DSPVs can be multi-tranche, giving investors the choice between a lower risk investment with stable returns, and a higher risk investment with variable returns. This model is being implemented by Centrifuge, which recently integrated its Tinlake marketplace with MakerDAO to provide loans that are backed by real-world assets. Tokenized assets may also be integrated with financial oracles that aggregate real-time performance and valuation data. Sponsoring organizations with access to advanced software and financial experts who can interpret this data will help stakeholders make informed decisions about their investments.
How Accumulate Enables the Creation of an SDAO
Financial oracles generate a large volume of data that must be synced to the tokenized asset and credentialed by institutions with legal authority. The Accumulate protocol can process transactions with low cost, high throughput, and minimal storage requirements due to its efficient data structure. Accumulate can also integrate with traditional tech stacks, meaning that financial institutions can use the Accumulate network to manage assets without having to adapt their technology.
The Accumulate protocol’s hierarchical identity and key structure enables asset management with greater flexibility and less granularity than traditional DAOs.

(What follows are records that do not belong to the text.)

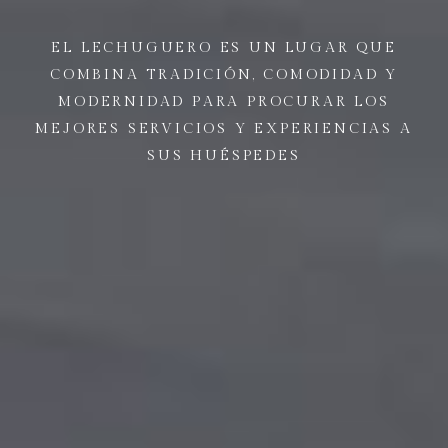
EL LECHUGUERO ES UN LUGAR QUE
COMBINA TRADICIÓN, COMODIDAD Y
MODERNIDAD PARA PROCURAR LOS
MEJORES SERVICIOS Y EXPERIENCIAS A
SUS HUÉSPEDES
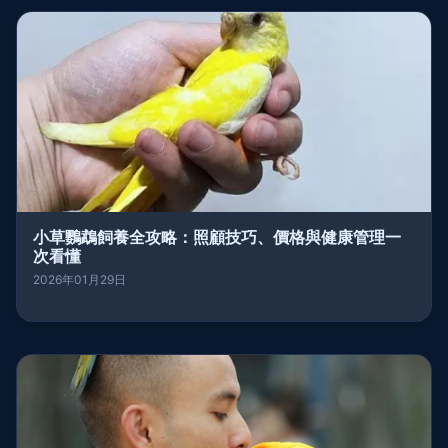
小草鸚鵡飼養全攻略：照顧技巧、價格與健康管理一
次看懂
2026年01月29日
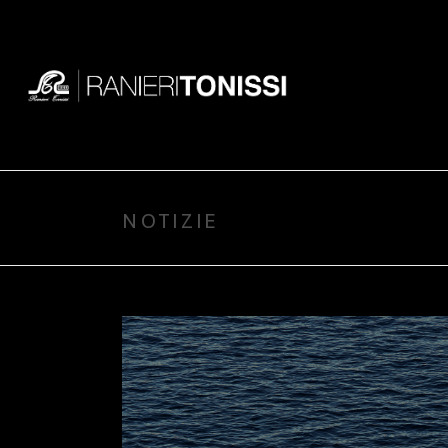
NOTIZIE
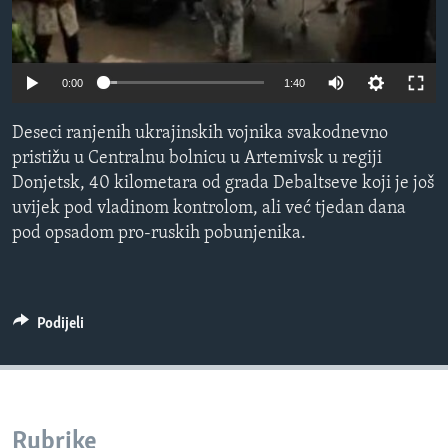
MAGAZIN
O GLASU AMERIKE
0:00
1:40
Learning English
Deseci ranjenih ukrajinskih vojnika svakodnevno
pristižu u Centralnu bolnicu u Artemivsk u regiji
PRATITE NAS
Donjetsk, 40 kilometara od grada Debaltseve koji je još
uvijek pod vladinom kontrolom, ali već tjedan dana
pod opsadom pro-ruskih pobunjenika.
Jezici
Podijeli
Rubrike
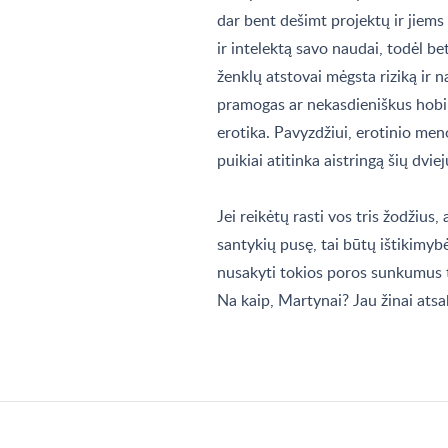
dar bent dešimt projektų ir jiems
ir intelektą savo naudai, todėl be
ženklų atstovai mėgsta riziką ir n
pramogas ar nekasdieniškus hobiu
erotika. Pavyzdžiui, erotinio me
puikiai atitinka aistringą šių dvie
Jei reikėtų rasti vos tris žodžius
santykių pusę, tai būtų ištikimy
nusakyti tokios poros sunkumus ti
Na kaip, Martynai? Jau žinai ats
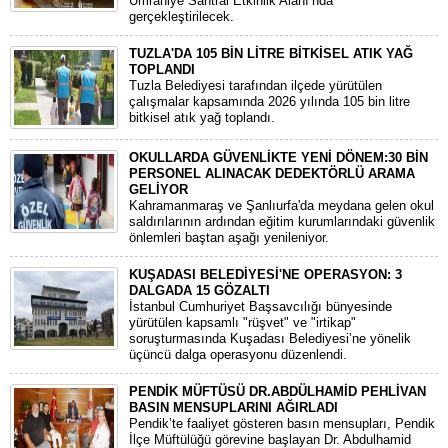
Ümraniye Santral Etkinlik Alanı’nda
gerçekleştirilecek.
TUZLA'DA 105 BİN LİTRE BİTKİSEL ATIK YAĞ
TOPLANDI
Tuzla Belediyesi tarafından ilçede yürütülen
çalışmalar kapsamında 2026 yılında 105 bin litre
bitkisel atık yağ toplandı.
OKULLARDA GÜVENLİKTE YENİ DÖNEM:30 BİN
PERSONEL ALINACAK DEDEKTÖRLÜ ARAMA
GELİYOR
​Kahramanmaraş ve Şanlıurfa'da meydana gelen okul
saldırılarının ardından eğitim kurumlarındaki güvenlik
önlemleri baştan aşağı yenileniyor.
KUŞADASI BELEDİYESİ'NE OPERASYON: 3
DALGADA 15 GÖZALTI
​İstanbul Cumhuriyet Başsavcılığı bünyesinde
yürütülen kapsamlı "rüşvet" ve "irtikap"
soruşturmasında Kuşadası Belediyesi’ne yönelik
üçüncü dalga operasyonu düzenlendi.
PENDİK MÜFTÜSÜ DR.ABDÜLHAMİD PEHLİVAN
BASIN MENSUPLARINI AĞIRLADI
​Pendik’te faaliyet gösteren basın mensupları, Pendik
İlçe Müftülüğü görevine başlayan Dr. Abdulhamid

Attestations given to stakeholders and managed by sponsoring institutions allow stakeholders to invest in different assets depending on their status (e.g. accredited investor). Complex operations like subdividing and selling a mortgaged property are possible on the Accumulate network due to its powerful identity capabilities that allow multiple key holders with different priority levels to create signature groups that can be managed over time.

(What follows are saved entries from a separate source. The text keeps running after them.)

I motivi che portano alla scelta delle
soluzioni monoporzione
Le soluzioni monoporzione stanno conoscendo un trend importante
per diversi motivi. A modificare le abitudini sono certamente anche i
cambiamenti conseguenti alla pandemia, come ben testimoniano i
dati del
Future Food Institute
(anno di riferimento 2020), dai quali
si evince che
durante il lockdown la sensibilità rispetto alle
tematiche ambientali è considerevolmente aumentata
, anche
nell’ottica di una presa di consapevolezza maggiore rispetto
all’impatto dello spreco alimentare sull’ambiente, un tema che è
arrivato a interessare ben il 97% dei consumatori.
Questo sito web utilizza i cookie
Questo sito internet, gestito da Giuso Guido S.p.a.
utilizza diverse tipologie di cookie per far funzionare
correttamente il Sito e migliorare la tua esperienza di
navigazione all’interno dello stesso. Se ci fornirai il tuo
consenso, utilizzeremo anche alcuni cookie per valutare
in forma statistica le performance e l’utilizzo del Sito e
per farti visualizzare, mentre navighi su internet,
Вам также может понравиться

To understand how this identity framework may be applied in the real-world, imagine a sponsoring bank with a senior Vice President who is in charge of agents who manage investments in the SDAO. The bank may provide the VP with an attestation that authorizes the VP to issue their own attestations to agents who in turn can provide attestations to individual stakeholders. Each entity has an identity on the Accumulate network that is capable of assigning and revoking authority to those who are lower on the identity hierarchy. The bank can revoke the VP’s authority just as the VP can revoke an agent’s authority, and an agent can remove a stakeholder’s authority if they lose accredited investor status.
Hierarchical key sets in Accumulate are also useful for managing high value tokens. Consider a non-fungible token (NFT) that represents a bundle of real-estate valued at $100 million. In traditional blockchains, the loss or theft of a key can result in an irreversible loss of the NFT. Multisignature authorization (Multisig) can provide an additional layer of security at the cost of flexibility. For example, adding or selling a piece of real-estate might take days given time locks in the Multisig contract and delays in acquiring the threshold number of signatures. Accumulate allows administrative keys to be maintained in cold storage while enabling routine operations with lower priority keys.
Decentralized autonomous organizations are the natural byproduct of collective frustration with financial institutions by a decentralized collective of blockchain enthusiasts. Over time, however, DAOs began to associate with these same institutions by outsourcing certain operations, such as KYC/AML, to qualified organizations. With the implementation of an SDAO, stakeholders will be able to minimize their legal exposure, make better informed decisions, and participate in more complex financial activities while maintaining a high degree of autonomy. This type of organization is uniquely possible on the Accumulate network due to its powerful identity and key management capabilities.